> Saved data entries
=== Begin Enclosure ===
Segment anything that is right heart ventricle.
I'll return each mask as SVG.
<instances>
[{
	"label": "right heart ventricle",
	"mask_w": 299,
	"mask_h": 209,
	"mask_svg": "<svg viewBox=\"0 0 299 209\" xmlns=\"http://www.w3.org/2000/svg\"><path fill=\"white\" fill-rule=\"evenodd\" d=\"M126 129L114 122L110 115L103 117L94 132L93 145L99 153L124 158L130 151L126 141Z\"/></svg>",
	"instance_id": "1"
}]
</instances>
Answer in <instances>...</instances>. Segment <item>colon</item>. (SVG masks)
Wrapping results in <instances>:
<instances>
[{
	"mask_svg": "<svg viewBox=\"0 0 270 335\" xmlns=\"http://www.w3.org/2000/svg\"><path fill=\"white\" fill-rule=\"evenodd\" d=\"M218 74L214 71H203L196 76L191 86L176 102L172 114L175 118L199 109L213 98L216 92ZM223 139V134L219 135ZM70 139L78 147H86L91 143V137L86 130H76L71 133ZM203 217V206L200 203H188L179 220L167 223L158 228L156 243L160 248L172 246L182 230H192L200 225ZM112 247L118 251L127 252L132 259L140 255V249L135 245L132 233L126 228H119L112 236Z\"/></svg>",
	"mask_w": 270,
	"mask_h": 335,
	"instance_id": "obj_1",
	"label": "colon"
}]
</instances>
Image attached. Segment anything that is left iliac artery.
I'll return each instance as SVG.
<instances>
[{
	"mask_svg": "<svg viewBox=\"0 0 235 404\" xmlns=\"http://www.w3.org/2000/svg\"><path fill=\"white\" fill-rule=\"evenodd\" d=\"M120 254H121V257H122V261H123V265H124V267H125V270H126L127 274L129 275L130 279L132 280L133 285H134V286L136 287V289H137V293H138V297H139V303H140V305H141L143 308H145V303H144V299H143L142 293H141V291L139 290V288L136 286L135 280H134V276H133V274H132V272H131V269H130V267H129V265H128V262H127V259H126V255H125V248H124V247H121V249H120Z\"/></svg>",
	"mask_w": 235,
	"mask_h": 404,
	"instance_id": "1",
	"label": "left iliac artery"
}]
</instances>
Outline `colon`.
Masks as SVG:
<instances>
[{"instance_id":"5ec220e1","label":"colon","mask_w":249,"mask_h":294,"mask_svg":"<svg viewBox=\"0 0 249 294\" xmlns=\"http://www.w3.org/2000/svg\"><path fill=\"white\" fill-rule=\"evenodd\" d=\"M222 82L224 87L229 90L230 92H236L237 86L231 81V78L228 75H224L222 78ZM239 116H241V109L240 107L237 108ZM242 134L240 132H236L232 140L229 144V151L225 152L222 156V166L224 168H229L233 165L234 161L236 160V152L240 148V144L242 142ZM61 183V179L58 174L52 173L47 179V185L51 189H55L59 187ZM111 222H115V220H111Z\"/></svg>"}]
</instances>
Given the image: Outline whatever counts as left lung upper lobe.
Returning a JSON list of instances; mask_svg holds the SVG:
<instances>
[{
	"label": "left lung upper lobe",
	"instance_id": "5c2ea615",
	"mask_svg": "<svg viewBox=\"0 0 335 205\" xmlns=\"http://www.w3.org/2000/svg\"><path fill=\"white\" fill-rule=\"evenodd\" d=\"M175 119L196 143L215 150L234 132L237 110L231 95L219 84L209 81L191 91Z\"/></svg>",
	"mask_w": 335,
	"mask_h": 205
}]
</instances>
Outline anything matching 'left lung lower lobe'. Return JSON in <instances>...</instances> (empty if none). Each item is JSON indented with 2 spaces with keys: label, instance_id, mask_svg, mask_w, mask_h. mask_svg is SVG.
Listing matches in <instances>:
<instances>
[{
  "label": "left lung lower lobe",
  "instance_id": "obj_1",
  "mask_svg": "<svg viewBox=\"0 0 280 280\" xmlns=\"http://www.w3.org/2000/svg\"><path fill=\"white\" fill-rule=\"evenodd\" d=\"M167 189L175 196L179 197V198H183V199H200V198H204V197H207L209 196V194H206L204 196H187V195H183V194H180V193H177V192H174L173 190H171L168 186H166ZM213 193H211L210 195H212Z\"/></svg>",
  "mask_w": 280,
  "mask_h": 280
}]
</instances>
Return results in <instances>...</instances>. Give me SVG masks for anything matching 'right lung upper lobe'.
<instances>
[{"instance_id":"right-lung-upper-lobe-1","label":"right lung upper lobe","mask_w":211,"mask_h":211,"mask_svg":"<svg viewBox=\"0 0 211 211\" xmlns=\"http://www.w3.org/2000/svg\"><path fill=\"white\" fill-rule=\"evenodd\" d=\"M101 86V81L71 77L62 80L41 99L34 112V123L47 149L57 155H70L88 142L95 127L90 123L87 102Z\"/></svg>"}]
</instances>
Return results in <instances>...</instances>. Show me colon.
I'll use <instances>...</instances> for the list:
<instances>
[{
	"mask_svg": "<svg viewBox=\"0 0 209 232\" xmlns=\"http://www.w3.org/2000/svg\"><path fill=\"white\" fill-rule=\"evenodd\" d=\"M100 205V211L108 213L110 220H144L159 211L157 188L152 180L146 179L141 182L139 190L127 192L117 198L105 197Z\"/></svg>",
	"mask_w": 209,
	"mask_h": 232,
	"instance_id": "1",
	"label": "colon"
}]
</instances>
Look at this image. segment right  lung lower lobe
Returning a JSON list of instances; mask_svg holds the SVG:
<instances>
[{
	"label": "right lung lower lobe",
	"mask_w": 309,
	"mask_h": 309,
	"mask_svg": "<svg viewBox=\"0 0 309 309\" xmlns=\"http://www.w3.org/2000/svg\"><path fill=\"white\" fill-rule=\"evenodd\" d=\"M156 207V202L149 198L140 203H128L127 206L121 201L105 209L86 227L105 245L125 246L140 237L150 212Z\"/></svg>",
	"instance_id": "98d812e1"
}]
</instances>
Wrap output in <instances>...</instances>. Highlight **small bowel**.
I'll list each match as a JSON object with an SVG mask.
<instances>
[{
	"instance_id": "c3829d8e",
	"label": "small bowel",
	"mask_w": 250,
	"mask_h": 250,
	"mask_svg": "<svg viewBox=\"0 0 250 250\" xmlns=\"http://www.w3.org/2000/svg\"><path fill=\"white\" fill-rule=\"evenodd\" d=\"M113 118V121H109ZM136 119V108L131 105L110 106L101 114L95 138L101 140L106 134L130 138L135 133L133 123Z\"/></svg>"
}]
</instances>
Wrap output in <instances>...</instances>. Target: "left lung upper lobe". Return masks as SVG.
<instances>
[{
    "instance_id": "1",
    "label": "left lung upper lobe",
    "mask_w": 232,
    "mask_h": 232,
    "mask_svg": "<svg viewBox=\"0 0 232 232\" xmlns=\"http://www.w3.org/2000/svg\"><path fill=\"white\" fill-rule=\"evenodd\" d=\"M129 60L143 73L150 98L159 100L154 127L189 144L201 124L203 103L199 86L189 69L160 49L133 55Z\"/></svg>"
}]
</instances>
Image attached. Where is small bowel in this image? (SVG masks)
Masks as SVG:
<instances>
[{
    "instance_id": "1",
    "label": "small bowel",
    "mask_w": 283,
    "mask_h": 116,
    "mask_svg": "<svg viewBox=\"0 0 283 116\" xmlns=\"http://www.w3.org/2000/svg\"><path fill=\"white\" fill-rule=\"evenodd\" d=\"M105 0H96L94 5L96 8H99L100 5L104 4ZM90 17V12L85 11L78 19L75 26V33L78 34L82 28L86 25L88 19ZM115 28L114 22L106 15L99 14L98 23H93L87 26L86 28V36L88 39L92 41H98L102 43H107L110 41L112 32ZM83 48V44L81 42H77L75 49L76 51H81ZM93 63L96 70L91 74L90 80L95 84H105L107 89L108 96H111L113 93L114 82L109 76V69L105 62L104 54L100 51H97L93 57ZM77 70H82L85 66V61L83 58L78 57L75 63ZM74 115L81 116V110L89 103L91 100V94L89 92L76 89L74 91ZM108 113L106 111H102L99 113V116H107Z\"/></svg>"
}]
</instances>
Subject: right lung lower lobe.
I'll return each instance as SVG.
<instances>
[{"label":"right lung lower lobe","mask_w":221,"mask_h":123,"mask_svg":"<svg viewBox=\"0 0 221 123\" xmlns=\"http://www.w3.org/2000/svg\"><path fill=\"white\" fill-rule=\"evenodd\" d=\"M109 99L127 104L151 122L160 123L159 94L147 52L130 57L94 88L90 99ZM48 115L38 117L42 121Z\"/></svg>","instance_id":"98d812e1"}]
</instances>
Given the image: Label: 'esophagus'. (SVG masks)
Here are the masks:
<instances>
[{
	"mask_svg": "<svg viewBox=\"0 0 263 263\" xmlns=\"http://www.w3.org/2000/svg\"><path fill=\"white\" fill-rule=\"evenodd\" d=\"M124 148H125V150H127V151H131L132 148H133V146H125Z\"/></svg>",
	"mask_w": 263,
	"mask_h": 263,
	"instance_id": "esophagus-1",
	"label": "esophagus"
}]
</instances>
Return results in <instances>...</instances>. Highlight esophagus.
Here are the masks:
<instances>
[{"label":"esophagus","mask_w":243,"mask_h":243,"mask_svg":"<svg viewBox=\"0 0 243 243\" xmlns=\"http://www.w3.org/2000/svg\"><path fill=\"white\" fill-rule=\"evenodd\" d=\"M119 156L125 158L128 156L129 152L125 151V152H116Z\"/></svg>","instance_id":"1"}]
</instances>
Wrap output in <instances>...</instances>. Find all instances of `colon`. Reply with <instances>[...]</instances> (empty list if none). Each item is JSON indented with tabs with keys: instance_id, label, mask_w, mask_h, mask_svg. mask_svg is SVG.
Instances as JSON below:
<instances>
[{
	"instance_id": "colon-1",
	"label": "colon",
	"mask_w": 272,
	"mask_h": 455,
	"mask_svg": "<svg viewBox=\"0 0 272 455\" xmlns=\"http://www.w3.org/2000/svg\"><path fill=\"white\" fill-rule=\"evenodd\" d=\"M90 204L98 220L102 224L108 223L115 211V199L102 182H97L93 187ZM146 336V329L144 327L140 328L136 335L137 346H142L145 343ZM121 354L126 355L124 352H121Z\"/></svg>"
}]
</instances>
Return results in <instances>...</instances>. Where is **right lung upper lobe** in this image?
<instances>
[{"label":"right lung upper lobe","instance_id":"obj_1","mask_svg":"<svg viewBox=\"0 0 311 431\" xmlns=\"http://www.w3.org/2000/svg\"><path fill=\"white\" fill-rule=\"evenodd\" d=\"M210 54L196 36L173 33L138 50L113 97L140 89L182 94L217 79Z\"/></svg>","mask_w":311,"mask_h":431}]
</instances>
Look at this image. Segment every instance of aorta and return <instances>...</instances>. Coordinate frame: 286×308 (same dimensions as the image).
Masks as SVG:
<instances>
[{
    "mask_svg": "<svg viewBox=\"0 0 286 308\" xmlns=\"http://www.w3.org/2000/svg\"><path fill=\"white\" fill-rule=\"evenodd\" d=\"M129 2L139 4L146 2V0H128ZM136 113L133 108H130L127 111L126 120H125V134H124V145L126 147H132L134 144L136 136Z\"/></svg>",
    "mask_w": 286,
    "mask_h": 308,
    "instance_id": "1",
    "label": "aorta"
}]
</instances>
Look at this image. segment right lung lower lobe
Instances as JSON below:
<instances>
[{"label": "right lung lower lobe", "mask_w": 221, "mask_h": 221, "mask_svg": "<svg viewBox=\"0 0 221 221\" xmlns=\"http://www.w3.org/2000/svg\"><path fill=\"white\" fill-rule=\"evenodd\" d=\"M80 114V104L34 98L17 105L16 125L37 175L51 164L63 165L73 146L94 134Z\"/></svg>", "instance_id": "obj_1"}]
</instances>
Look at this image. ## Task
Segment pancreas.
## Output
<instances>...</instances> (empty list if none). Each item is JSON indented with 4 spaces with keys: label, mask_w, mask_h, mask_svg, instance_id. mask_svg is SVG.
=== End Enclosure ===
> Work required
What you give back should be the lines from the one with "Look at this image. ## Task" to the end of the data, copied exactly, both ends included.

> Exercise result
Look at this image. ## Task
Segment pancreas.
## Output
<instances>...</instances> (empty list if none). Each item is JSON indented with 4 spaces with keys: label, mask_w, mask_h, mask_svg, instance_id. mask_svg is SVG.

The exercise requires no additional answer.